Purchase this article with an account.
E P Kay, M E Nimni, R E Smith; Modulation of endothelial cell morphology and collagen synthesis by polymorphonuclear leukocytes.. Invest. Ophthalmol. Vis. Sci. 1984;25(5):502-512.
Download citation file:
© ARVO (1962-2015); The Authors (2016-present)
Primary corneal endothelial monolayers exposed to polymorphonuclear leukocytes undergo a series of morphologic alterations. Elongation occurred in foci within 3 days after removal of polymorphonuclear leukocytes, the modulated endothelial foci grew into fibroblastic colonies, and the fibroblastic cells eventually overgrew the endothelial cells.
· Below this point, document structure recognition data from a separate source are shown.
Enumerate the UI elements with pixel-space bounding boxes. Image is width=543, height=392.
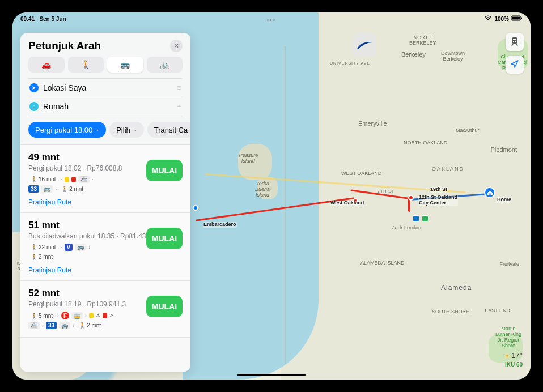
chevron-right-icon: ›	[73, 323, 74, 329]
walk-icon: 🚶	[31, 313, 37, 319]
battery-percent: 100%	[494, 16, 509, 22]
weather-temp: 17°	[511, 351, 523, 361]
weather-aqi: IKU 60	[504, 361, 523, 368]
label-mlk: Martin Luther King Jr. Regior Shore	[495, 326, 521, 349]
chevron-right-icon: ›	[57, 313, 59, 318]
walk-icon: 🚶	[79, 322, 86, 329]
bart-station-icon	[413, 215, 419, 222]
label-north-berkeley: NORTH BERKELEY	[409, 35, 436, 46]
svg-rect-6	[513, 39, 516, 40]
label-oakland-caps: OAKLAND	[432, 167, 464, 172]
svg-rect-3	[512, 37, 517, 44]
label-east-end: EAST END	[485, 308, 510, 314]
chevron-right-icon: ›	[88, 245, 90, 250]
prefer-label: Pilih	[116, 126, 130, 134]
to-location-row[interactable]: ⌂ Rumah ≡	[28, 97, 183, 116]
status-time: 09.41	[20, 16, 35, 22]
mode-drive[interactable]: 🚗	[28, 57, 65, 73]
mode-transit[interactable]: 🚌	[107, 57, 143, 73]
map-mode-button[interactable]	[506, 33, 524, 51]
svg-rect-1	[512, 17, 520, 20]
close-button[interactable]: ✕	[170, 40, 183, 52]
label-emeryville: Emeryville	[358, 120, 387, 127]
bike-icon: 🚲	[160, 60, 169, 69]
home-marker[interactable]	[484, 187, 495, 198]
start-route-button[interactable]: MULAI	[146, 296, 183, 317]
walk-icon: 🚶	[61, 186, 68, 192]
bus-icon: 🚌	[120, 60, 130, 69]
route-steps: 🚈 › 33 🚌 › 🚶2 mnt	[28, 322, 142, 329]
location-icon: ➤	[29, 83, 39, 92]
label-home: Home	[497, 197, 512, 203]
chevron-right-icon: ›	[61, 245, 62, 250]
transit-card-label: Transit Ca	[154, 126, 188, 134]
status-date: Sen 5 Jun	[39, 16, 66, 22]
route-steps: 🚶22 mnt › V 🚌 ›	[28, 244, 142, 251]
label-jack-london: Jack London	[392, 225, 421, 231]
route-steps: 🚶2 mnt	[28, 253, 142, 261]
prefer-pill[interactable]: Pilih ⌄	[109, 122, 144, 138]
bart-yellow-icon	[89, 313, 94, 318]
close-icon: ✕	[173, 42, 179, 50]
route-steps: 🚶5 mnt › F 🚋 › ⚠ ⚠	[28, 312, 142, 319]
label-north-oakland: NORTH OAKLAND	[404, 140, 447, 146]
drag-handle-icon[interactable]: ≡	[177, 105, 181, 108]
bus-icon: 🚌	[75, 244, 86, 251]
start-route-button[interactable]: MULAI	[146, 160, 183, 181]
home-icon: ⌂	[29, 102, 39, 111]
label-embarcadero: Embarcadero	[203, 222, 237, 228]
warning-icon: ⚠	[96, 313, 100, 318]
route-option[interactable]: 51 mnt Bus dijadwalkan pukul 18.35 · Rp8…	[20, 213, 190, 281]
locate-me-button[interactable]	[506, 56, 524, 74]
mode-cycle[interactable]: 🚲	[147, 57, 183, 73]
preview-route-link[interactable]: Pratinjau Rute	[28, 198, 71, 206]
origin-dot	[193, 205, 198, 211]
label-downtown-berkeley: Downtown Berkeley	[441, 51, 465, 62]
location-arrow-icon	[511, 60, 519, 70]
chevron-down-icon: ⌄	[133, 127, 137, 133]
bart-yellow-icon	[65, 177, 69, 182]
route-steps: 🚶16 mnt › 🚈 ›	[28, 176, 142, 183]
label-university: UNIVERSITY AVE	[330, 61, 370, 66]
weather-widget[interactable]: ☀ 17° IKU 60	[504, 351, 523, 368]
label-west-oakland-station: West Oakland	[330, 201, 364, 206]
start-route-button[interactable]: MULAI	[146, 228, 183, 249]
route-option[interactable]: 49 mnt Pergi pukul 18.02 · Rp76.008,8 🚶1…	[20, 145, 190, 213]
label-fruitvale: Fruitvale	[499, 262, 519, 267]
train-icon	[510, 37, 519, 48]
svg-point-4	[513, 41, 514, 42]
home-indicator[interactable]	[237, 374, 306, 376]
label-berkeley: Berkeley	[401, 51, 426, 58]
walk-icon: 🚶	[31, 176, 37, 182]
transport-mode-segment: 🚗 🚶 🚌 🚲	[20, 57, 190, 78]
label-alameda-island: ALAMEDA ISLAND	[360, 261, 405, 266]
directions-panel: Petunjuk Arah ✕ 🚗 🚶 🚌 🚲 ➤ Lokasi Saya ≡ …	[20, 33, 190, 372]
bart-red-icon	[103, 313, 107, 318]
route-option[interactable]: 52 mnt Pergi pukul 18.19 · Rp109.941,3 🚶…	[20, 281, 190, 338]
label-7th: 7TH ST	[377, 189, 394, 194]
bus-icon: 🚌	[41, 185, 53, 193]
svg-point-5	[515, 41, 516, 42]
bus-line-33: 33	[46, 322, 57, 329]
label-treasure: Treasure Island	[238, 153, 258, 164]
chevron-down-icon: ⌄	[95, 127, 99, 133]
walk-icon: 🚶	[81, 60, 91, 69]
transit-card-pill[interactable]: Transit Ca	[147, 122, 190, 138]
drag-handle-icon[interactable]: ≡	[177, 86, 181, 90]
mode-walk[interactable]: 🚶	[68, 57, 104, 73]
svg-rect-2	[521, 18, 523, 19]
bus-icon: 🚌	[59, 322, 70, 329]
label-yerba: Yerba Buena Island	[255, 181, 270, 198]
depart-time-label: Pergi pukul 18.00	[35, 126, 92, 134]
label-west-oakland: WEST OAKLAND	[341, 171, 381, 177]
preview-route-link[interactable]: Pratinjau Rute	[28, 266, 71, 274]
bus-station-icon	[422, 215, 429, 222]
multitask-dots[interactable]: •••	[267, 17, 277, 23]
label-19th: 19th St	[430, 187, 448, 193]
from-location-row[interactable]: ➤ Lokasi Saya ≡	[28, 79, 183, 97]
label-south-shore: SOUTH SHORE	[432, 309, 469, 315]
train-icon: 🚈	[28, 322, 40, 329]
depart-time-pill[interactable]: Pergi pukul 18.00 ⌄	[28, 122, 106, 138]
route-list[interactable]: 49 mnt Pergi pukul 18.02 · Rp76.008,8 🚶1…	[20, 144, 190, 372]
sun-icon: ☀	[504, 352, 510, 360]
Control cultures of endothelial cells originated from confluent monolayers became enlarged, attenuated and lost their characteristic polygonal shape within 10 days following postconfluency , but no fibroblastic changes were seen. "Wounding" the endothelial monolayer with a focal freeze resulted in death of cells with slow regeneration. In the presence of polymorphonuclear leukocytes, cell migration into the wound was enhanced, and there was selective proliferation of fibroblastic cells. Indirect immunofluorescent studies showed that anti-type I collagen antibodies stained the fibroblastic foci in the polymorphonuclear leukocyte-treated endothelial cells and the fully modulated endothelial cells. The fully modulated cells also showed loss of contact inhibition leading to mutilayering of cells and extracellular matrices, which accumulated not only between the basal cell layers and plastic substratum but also in the cellular interstices. When collagen phenotype was analyzed by SDS electrophoresis in comparison with corneal endothelial phenotypes (type IV collagen), type I procollagen synthesis became evident in the secondary subculture originated from polymorphonuclear leukocyte-treated endothelial cells. Limited pepsin treatment gave rise to type I collagen as a major collagenous peptide. Polymorphonuclear leukocytes, thus, apparently contribute to the modulation of endothelial cells into fibroblastic cells, which also switch their collagen phenotype from type IV to type I collagen synthesis.